Ever since, we have experienced first-hand the developments in the country. In early 2014, we won the tender for the project management of the redevelopment of Astir Palace, appointed by the international investors. This was the big break that we had been working for, and we put a lot of energy and passion into this project. I mentioned tears before and this is literally true. In March 2015, there was a major setback at a transactional level that almost cancelled the deal.
However, and this is a long story cut short, with a committed investor, teamwork, perseverance, and, fundamentally, a willing state, when circumstances changed later on in that year the deal was turned around. We went through an adjusted zoning process and the closing of the sale process was finally achieved in October 2017. President Barack Obama was the last guest at Astir in November 2017. In March 2017 we commenced construction, and Astir reopened as the Four Seasons Astir Palace in March 2019, after a complete redevelopment programme that made Astir into a world-class destination and which exemplifies the great things that Greece has to offer to the global hospitality sector.
Meanwhile we have worked hard – steadfastly – on different fronts, including attracting top talent, nurturing relationships, and successfully pursuing infrastructure projects related to other major privatisations, many of which have eventually came through such as the Port of Piraeus and the Port of Thessaloniki.
That is a quick glimpse into the past, but we are always looking ahead!
GIG: After the difficulties of the crisis years, how do you now see prospects for Greece’s construction industry?

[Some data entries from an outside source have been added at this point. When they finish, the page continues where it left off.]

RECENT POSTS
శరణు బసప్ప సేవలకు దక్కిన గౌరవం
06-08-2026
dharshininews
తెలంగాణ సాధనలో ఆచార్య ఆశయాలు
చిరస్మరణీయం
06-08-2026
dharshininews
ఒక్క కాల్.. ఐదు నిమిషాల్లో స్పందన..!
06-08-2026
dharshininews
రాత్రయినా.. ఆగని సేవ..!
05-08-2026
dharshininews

Sigalas: Looking ahead, we are upbeat about Greece’s development potential. Of course, this comes with certain caveats, but we are optimistic.

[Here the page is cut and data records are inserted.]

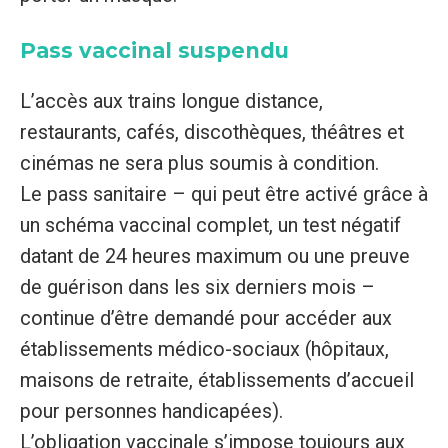
Pass vaccinal suspendu
L’accès aux trains longue distance,
restaurants, cafés, discothèques, théâtres et
cinémas ne sera plus soumis à condition.
Le pass sanitaire – qui peut être activé grâce à
un schéma vaccinal complet, un test négatif
datant de 24 heures maximum ou une preuve
de guérison dans les six derniers mois –
continue d’être demandé pour accéder aux
établissements médico-sociaux (hôpitaux,
maisons de retraite, établissements d’accueil
pour personnes handicapées).
L’obligation vaccinale s’impose toujours aux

Why is that? Circumstances are promising overall. That will benefit not only the major investments that rank high on the political agenda but also smaller and medium scale investments across different sectors and regions of the country.
One of the key lessons learned from our experience is that even during the crisis major privatisations and deals eventually came through in Greece. Arguably, this sets a precedent of major projects that have been tested under the most extreme transaction scenarios and turbulent political circumstances. Indeed, it needs to be recognised that the timeframes for maturing investments/projects are too long and this is an issue that should continue to rank very high on the political agenda.
To this end, there are several actions in motion by the state that are in the right direction. Of course, everything will be judged by the end result, but the big picture is that Greece is looking ahead into a new era, and circumstances are now more promising than ever before.